There are some who say that this is one of the best examples of encoded knowledge in human folklore
. Why specifically 72?
Interestingly, it takes 72 years for the Earth to precess (the slow rotation of the earth's axis) a degree of arc.
It is widely believed by mainstream historians that ancient man had no knowledge of the Earth's precession, as it takes detailed astronomical observation over a period of many years to determine that the axis of the Earth moves. This assumption is attacked by a recent development of a school of iconoclastic thought that believes that ancient man was more sophisticated than we allow.

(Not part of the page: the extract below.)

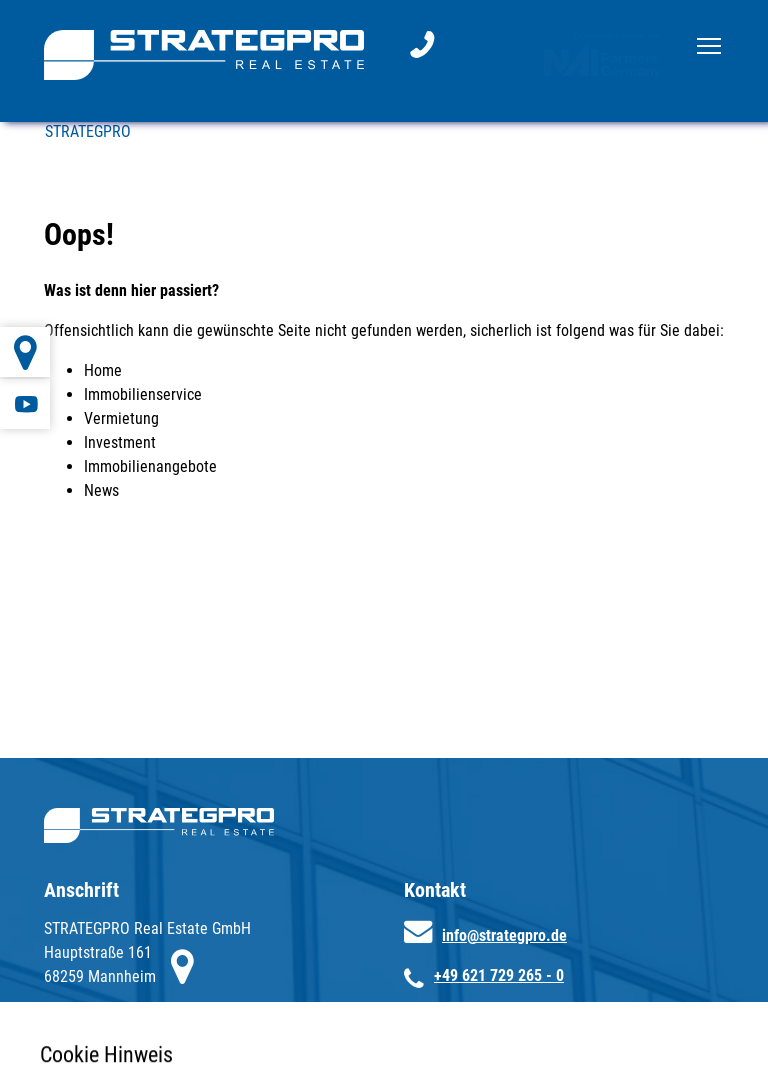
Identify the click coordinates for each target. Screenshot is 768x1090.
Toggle (710, 41)
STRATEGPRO (88, 131)
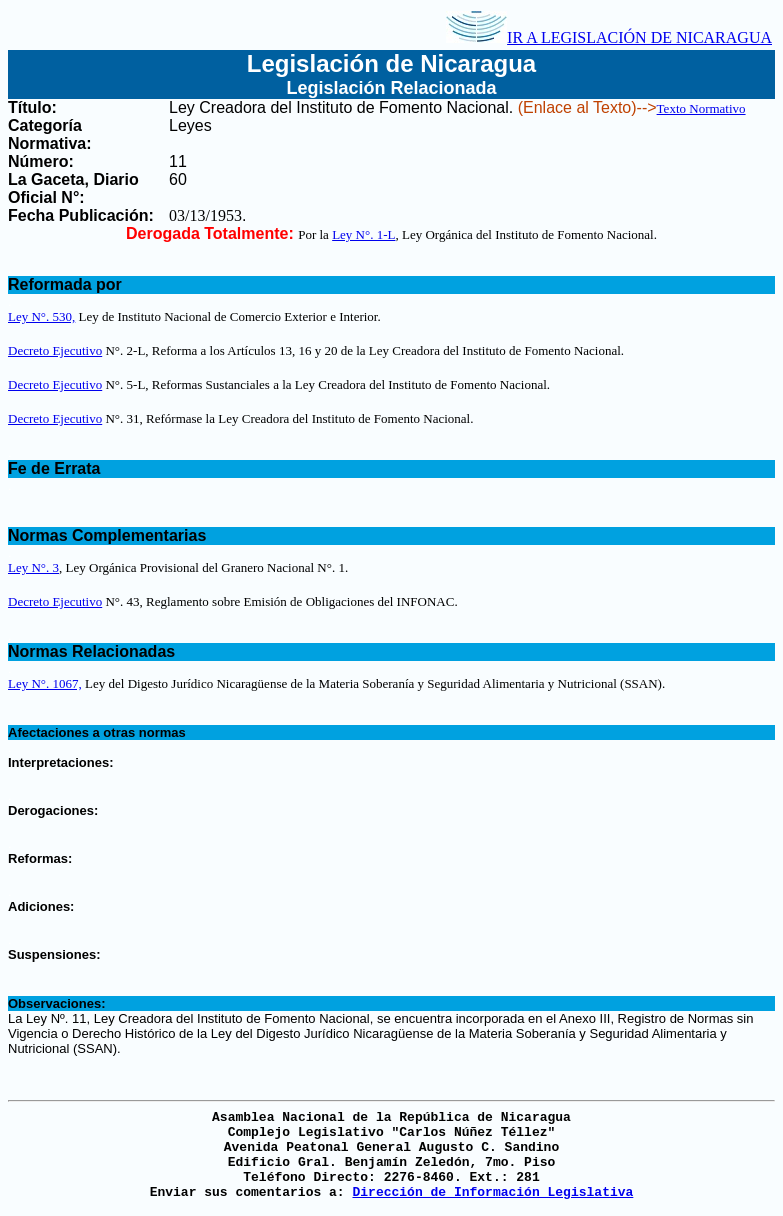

Part of the evidence supporting the belief that ancient man knew more than we admit are numbers like the one here appearing all over folklore and myth. Here are other examples of this curious number from widely separate sources, and in each it is obvious that the number 72 was used for a reason other than making sense in the context used:
Nimrod came, which was a wicked man and cursed in his works, and began to make the tower of Babel which was great and high. And at the making of this tower, God changed the languages, in such wise that no man understood other. For tofore the building of that tower was but one manner speech in all the world, and there were made seventy-two speeches.
In the Osiris Legend, Osiris was induced by his wicked brother Set to lie down in a magnificent coffer under the pretext of a game at a banquet. Set and his seventy-two conspirators immediately closed the lid and threw the coffer into the Nile.
There are other numbers, but this is one that everyone knows so is easy to use in a discussion. It is always interesting to see the look on someone's face when you point out the link between virgins in paradise and the Earth's precession.
This all started with a book I picked up during an office sale. As a tech magazine, we get all kinds of book submissions for review, and the book Fingerprints of the Gods was one of them. I picked it up out of curiousity spawned by my original reading of Chariots of the Gods, and I was hooked. The point is not that the new theory answers anything, but that it recognizes that questions exist.